The term “East End” was one which was used as a prerogative sense which began in the late 19th century. It was one of the poorest areas of London, associated with poverty, crime, prostitution, high rates of unemployment, overcrowding, a great deal immigrants settled in the area in the past which has included the Huguenot refugees in the 17th century, the Irish during the 18th. The Jewish community settled around the east end in the 19th and 20th Century and now the Bangladeshi’s and Somali’s. There is also a growing North African community settling into the area.

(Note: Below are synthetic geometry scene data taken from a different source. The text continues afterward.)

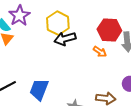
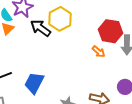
black arrow: (65, 39) -> (41, 28), moved, turned 45

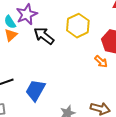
yellow hexagon: (60, 19) -> (78, 26), moved

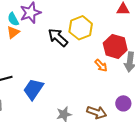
black arrow: (44, 36) -> (58, 37), moved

The East London Mosque and the London Muslim centre is one of the busiest and vibrant Islamic Centres in Western Europe, it is located at the heart of Tower Hamlets (East London). In 1905 the first Eid prayer was held at London’s Hyde Park. Mosque donations were taken, halls hired and temporary accommodations set up for Friday prayers. During the 1930’s a temporary site on Commercial road was used as a Mosque and a hostel for the Muslim sailors. As the Muslim community increased in the 1950’s there was an urgent need for a more secure and permanent site. The official opening of the East London Mosque on Whitechapel road took place in 1985 to serve the local Bangladeshi, Muslim community. Temporary buildings were provided prior to the site on Whitechapel road for 80 years. The London Muslim Centre opened in 2004. It now provides a wide range of services to the Muslim and the non Muslim community enhancing community cohesion, encouraging participation and working in partnership.

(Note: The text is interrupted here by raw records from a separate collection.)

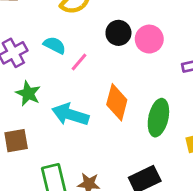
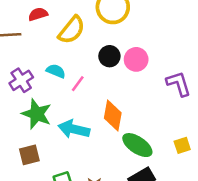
green star: (28, 93) -> (37, 114), size x1.4
green ellipse: (158, 118) -> (137, 145), moved, turned -64

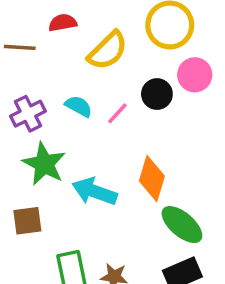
pink circle: (136, 59) -> (195, 75), moved
pink line: (78, 84) -> (117, 113), moved

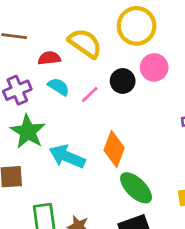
red semicircle: (63, 23) -> (49, 58), moved
yellow semicircle: (108, 51) -> (85, 43), turned -104

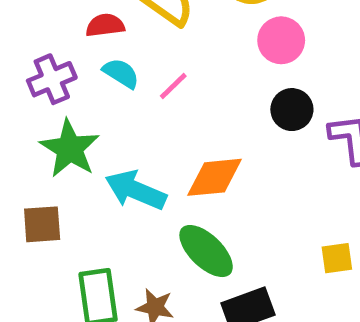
black circle: (123, 81) -> (292, 110), moved
orange diamond: (114, 149) -> (214, 177), turned 64
green ellipse: (136, 188) -> (206, 251), moved

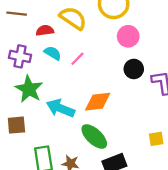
purple cross: (52, 79) -> (20, 56), turned 35

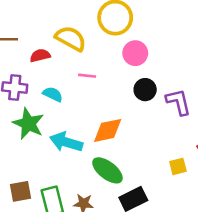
cyan semicircle: (53, 53) -> (53, 94), moved
pink line: (77, 59) -> (87, 76), moved, turned 56
brown square: (16, 125) -> (20, 191), moved

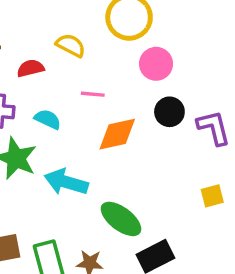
yellow semicircle: (71, 38) -> (71, 45), size x0.7
orange diamond: (108, 130) -> (117, 134), moved
yellow square: (178, 166) -> (212, 196), moved

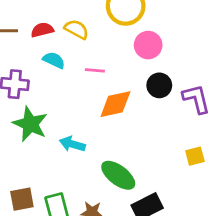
red semicircle: (30, 68) -> (42, 30), moved
cyan semicircle: (48, 119) -> (54, 60), moved
cyan arrow: (66, 182) -> (72, 144), size x0.7

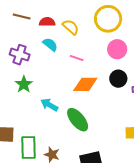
green star: (30, 124) -> (24, 84), size x0.7
green ellipse: (118, 175) -> (78, 120), moved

(3) Faith Group in the Area

The East London mosque and the London Muslim Centre provide wide range of services and projects on its own and some in partnership with other organisations. Not only does it supply a religious and spiritual service such as prayers, religious advice and counselling, it also includes lectures and training, new Muslims advice and support, funeral and marriage services. There are also educational activities, training and classes for children, young people and adults. Social and welfare, Culture and heritage and economic regeneration services are offered to the local community.

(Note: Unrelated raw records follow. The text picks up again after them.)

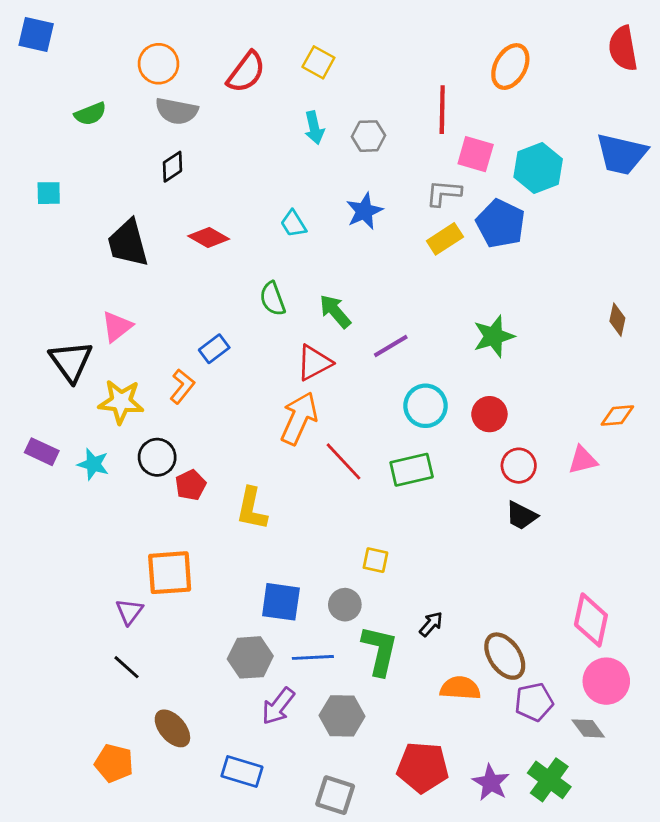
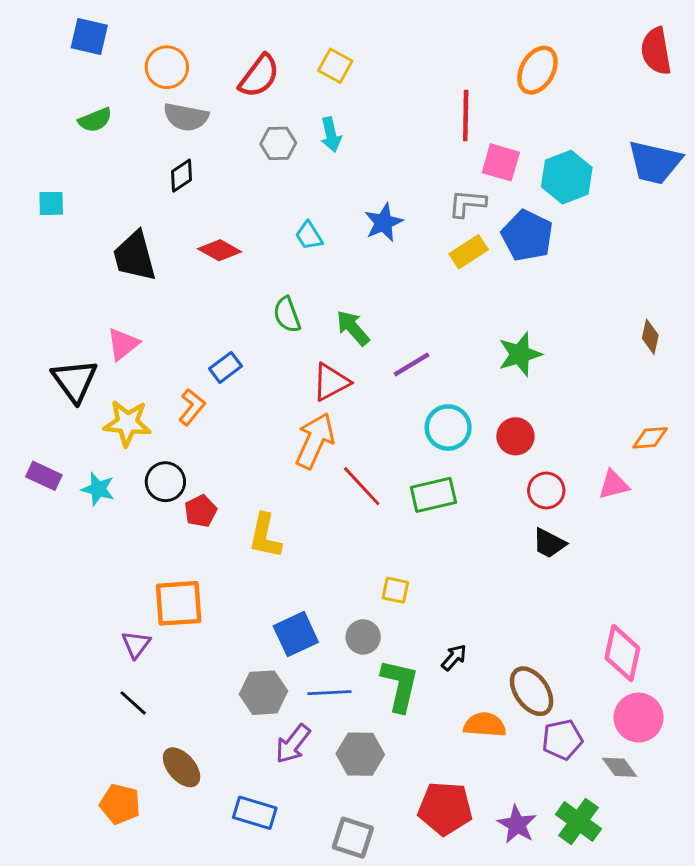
blue square: (36, 35) -> (89, 36), moved
gray hexagon: (368, 136) -> (278, 143), moved
blue square: (281, 602) -> (296, 634), turned -33

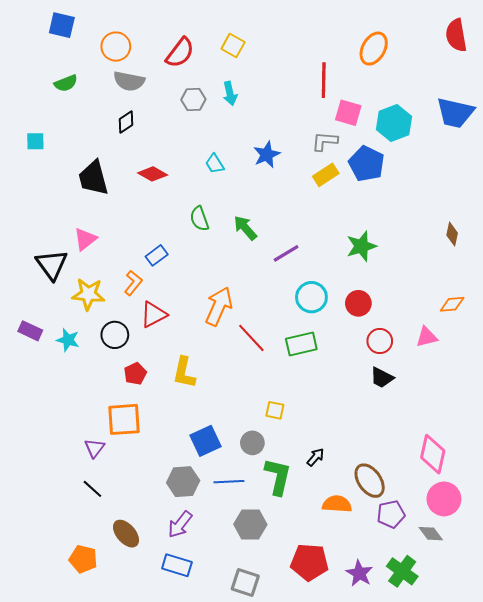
red triangle: (331, 382) -> (154, 315), moved
red pentagon: (201, 511) -> (135, 374), moved
purple arrow: (293, 744) -> (180, 524), moved

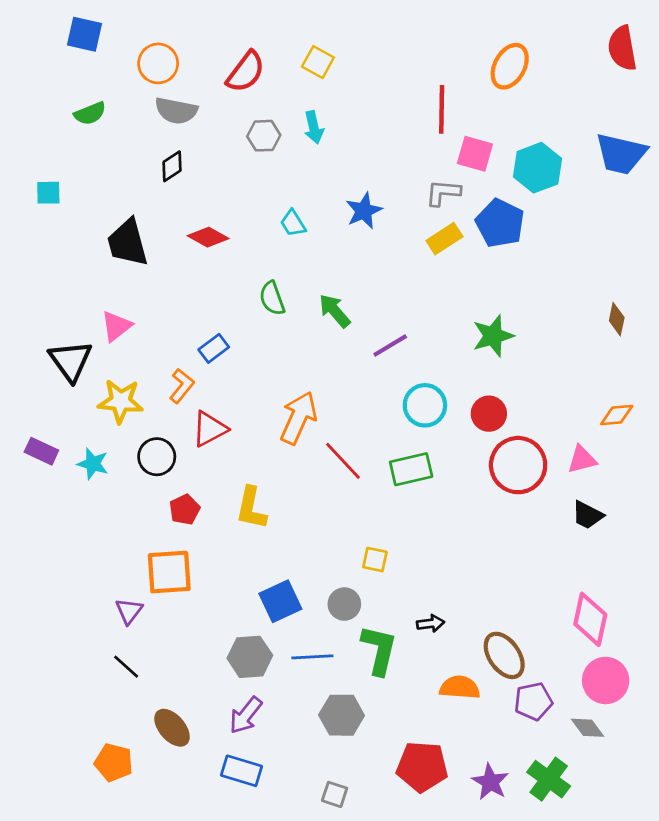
red circle: (380, 341) -> (518, 465), size x1.6
black trapezoid: (382, 378) -> (588, 515), moved
black arrow: (316, 457) -> (431, 623), turned 42
gray square: (245, 583) -> (335, 794), size x0.7

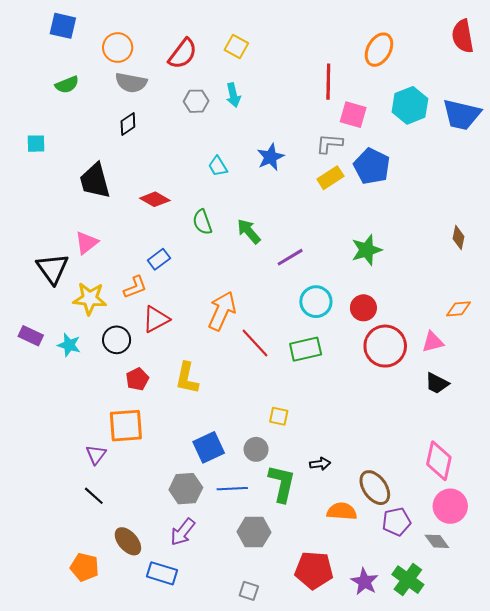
cyan hexagon: (538, 168) -> (410, 105), moved
red diamond: (208, 237) -> (155, 199), moved
orange L-shape: (182, 386) -> (135, 287), turned 30
blue rectangle: (242, 771) -> (162, 573), moved

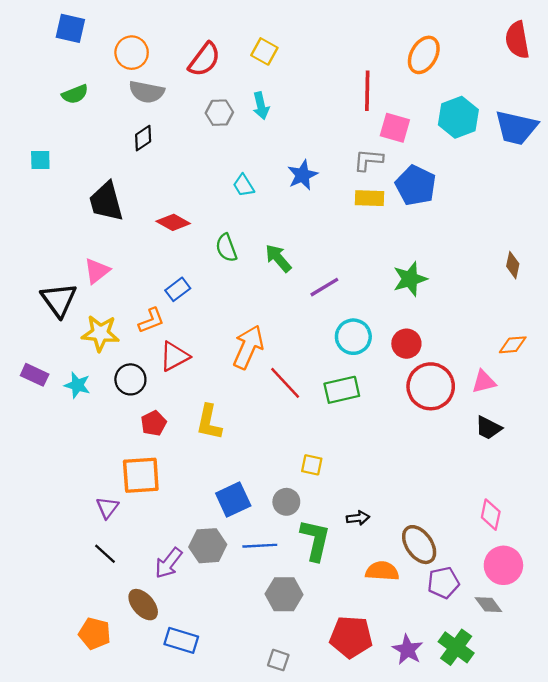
yellow rectangle: (330, 178) -> (369, 198), turned 35
pink diamond: (439, 461) -> (491, 515), size x0.7
purple arrow: (183, 532) -> (169, 563), moved

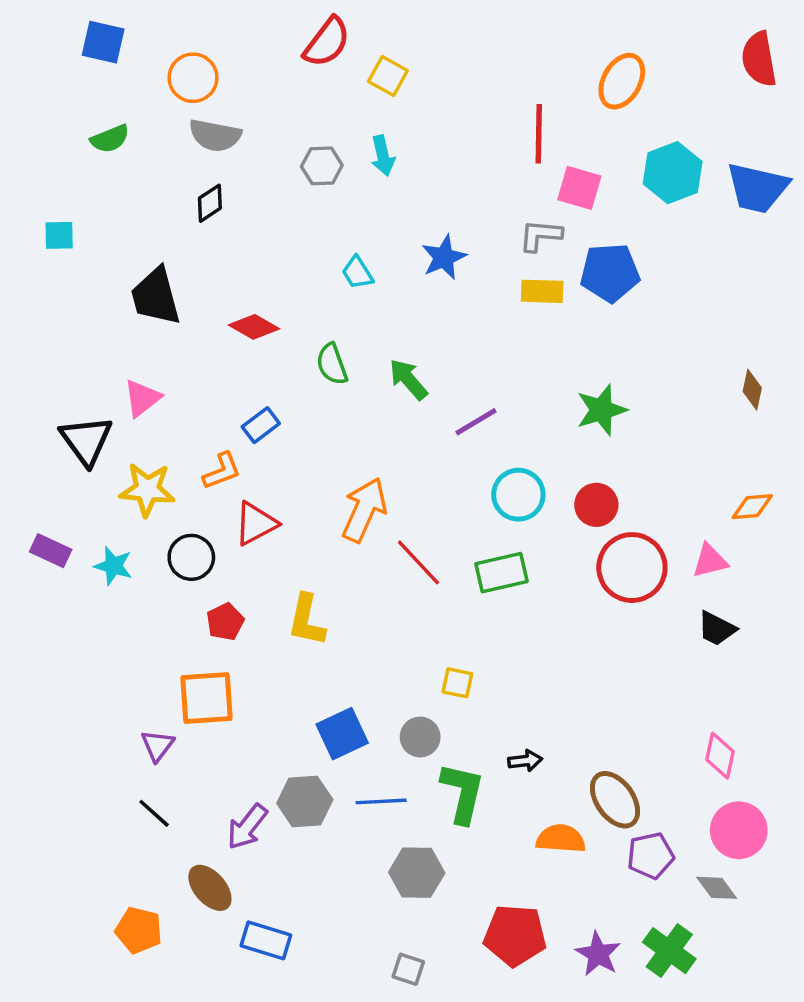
red semicircle: (204, 60) -> (327, 42), moved
blue pentagon: (416, 185) -> (610, 273), turned -30

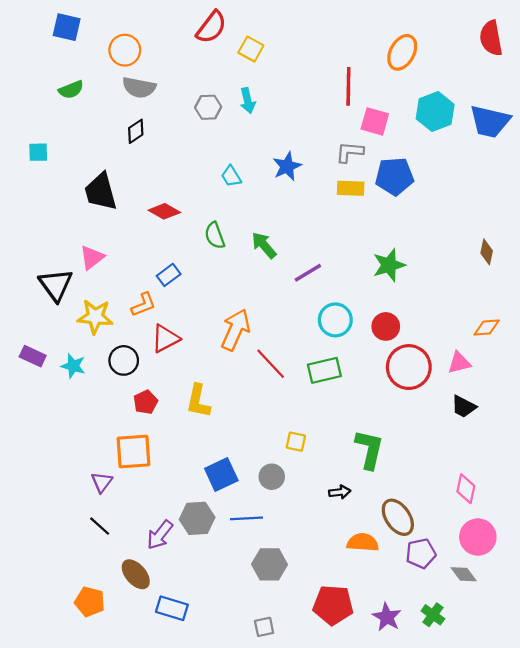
green L-shape: (462, 793) -> (369, 449), moved
green cross: (669, 951) -> (433, 615), size x0.7
gray square: (408, 969) -> (264, 627), turned -30

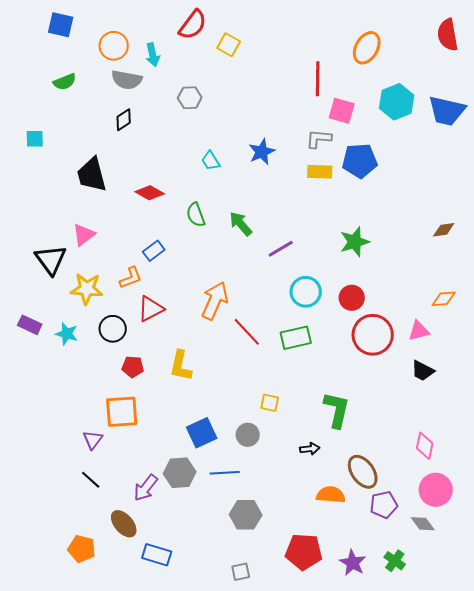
cyan arrow: (248, 101) -> (153, 55), moved
brown diamond: (487, 252) -> (444, 230), turned 70
red pentagon: (146, 402) -> (133, 367), turned 30

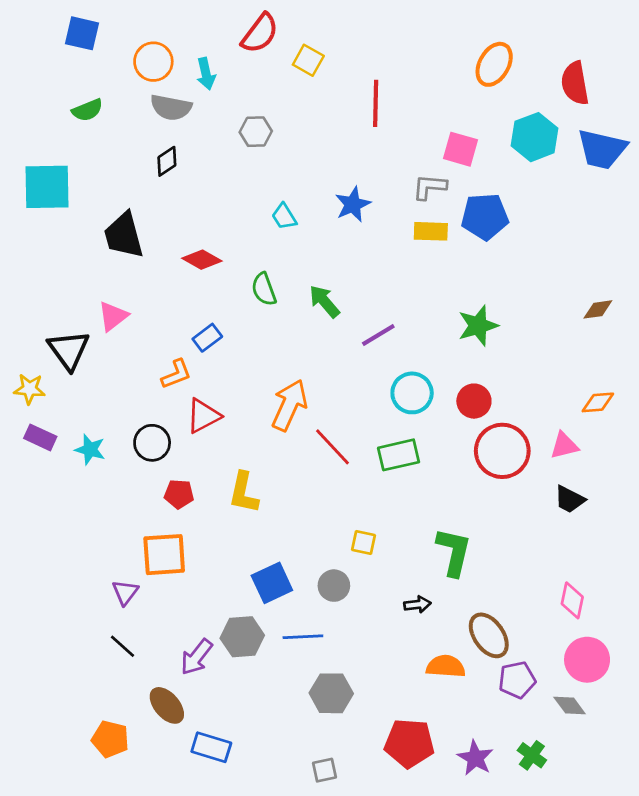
red semicircle: (448, 35) -> (575, 83), moved
red line: (318, 79) -> (376, 103), moved
cyan square: (35, 139) -> (47, 187), size x2.0
yellow star: (87, 289) -> (29, 389), moved, size x0.7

The families taking part in the study attend the Evening Madrasah classes for two hours every week at the east London mosque and one attends the Al-Mizan primary school. The children live in close proximity of the mosque, travelling from Poplar, Bethnal Green and Stepney Green. Travelling for up to 20-30 minutes the children learn Arabic language, Tajweed (correct pronunciation of Qur’an reading) and Qur’an reading four days of the week. Fridays are allocated to Bengali language, concentrating on the reading and writing. Almost 300 children between 7 and 13 attend the classes on a weekly basis.